Because Chinese characters and Western characters are commonly used in text, Chinese characters are confused with single-byte ASCII codes if they are not specifically identified. One solution to this problem is to treat a Chinese character as a two extended ASCII code, making the highest bit of two bytes representing the GB2312 Kanji 1. This high-level 1 double-byte Chinese character coding is the GB2312 character of the in-machine code, referred to as internal code.

Therefore, the "learning" word of the in-machine code is:

11010001 10100111

The d1a7h is represented by the 16 binary representation.
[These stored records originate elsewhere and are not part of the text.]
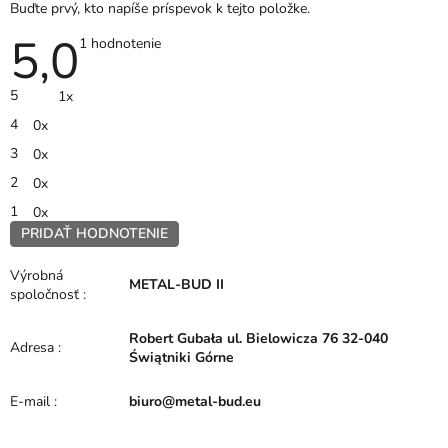
Buďte prvý, kto napíše príspevok k tejto položke.
5,0
Priemerné
1 hodnotenie
hodnotenie
produktu
je
5
1x
5,0
z
4
0x
5
hviezdičiek.
3
0x
2
0x
1
0x
PRIDAŤ HODNOTENIE
V
ý
Výrobná
METAL-BUD II
p
spoločnosť
:
i
s
Robert Gubała ul. Bielowicza 76 32-040
h
Adresa
:
Świątniki Górne
o
d
E-mail
:
biuro@metal-bud.eu
n
o
t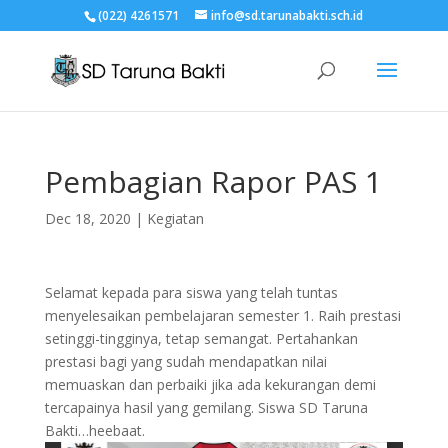
(022) 4261571
info@sd.tarunabakti.sch.id
Pembagian Rapor PAS 1
Dec 18, 2020
|
Kegiatan
Selamat kepada para siswa yang telah tuntas
menyelesaikan pembelajaran semester 1. Raih prestasi
setinggi-tingginya, tetap semangat. Pertahankan
prestasi bagi yang sudah mendapatkan nilai
memuaskan dan perbaiki jika ada kekurangan demi
tercapainya hasil yang gemilang. Siswa SD Taruna
Bakti…heebaat.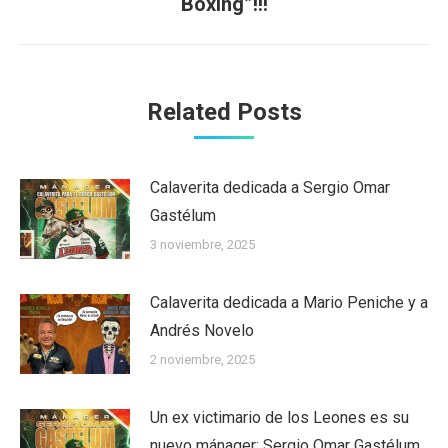
Boxing”!!!
post:
Related Posts
Calaverita dedicada a Sergio Omar
Gastélum
3 noviembre, 2025
Calaverita dedicada a Mario Peniche y a
Andrés Novelo
2 noviembre, 2025
Un ex victimario de los Leones es su
nuevo mánager: Sergio Omar Gastélum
Finally, it is pointed out that the input code of Chinese characters and the in-machine code of Chinese characters are the concepts of different categories. No matter what encoding input method (such as pinyin, wubi font, etc.) to enter a Chinese character, its in-machine code is the same.

Iv. Summary

The conversion relationship between location code, GB code and internal code of machine

Method:

(1) The location code is first converted to hexadecimal number representation

(2) (hexadecimal representation of location code) +2020h= GB code;

(3) GB code +8080h= machine inside code

Example: Take the Chinese character "big" as an example, the "big" word area code is 2083

Example parsing:

1, the area code is 20, the bit number is 83

2, the location number 2083 is converted to hexadecimal representation of 1453H

3, 1453H+2020H=3473H, get GB code 3473H

4, 3473H+8080H=B4F3H, get in-machine code for B4F3H

5. 1453h+a0a0h=b4f3h, get the in-machine code for B4F3H

6, in-machine code B4F3H-A0A0H=1453H Location Code

The area code is 20H (32 arr., 83 bit)


This article is from the Web Learning Notes blog, so be sure to keep this source http://cdlaowang.blog.51cto.com/5022872/1764660

Chinese character location code, GB code (Exchange code) and the method of intra-machine code conversion

Contact Us

The content source of this page is from Internet, which doesn't represent Alibaba Cloud's opinion; products and services mentioned on that page don't have any relationship with Alibaba Cloud. If the content of the page makes you feel confusing, please write us an email, we will handle the problem within 5 days after receiving your email.

If you find any instances of plagiarism from the community, please send an email to: info-contact@alibabacloud.com and provide relevant evidence. A staff member will contact you within 5 working days.

A Free Trial That Lets You Build Big!

Start building with 50+ products and up to 12 months usage for Elastic Compute Service

  • Sales Support

    1 on 1 presale consultation

  • After-Sales Support

    24/7 Technical Support 6 Free Tickets per Quarter Faster Response

  • Alibaba Cloud offers highly flexible support services tailored to meet your exact needs.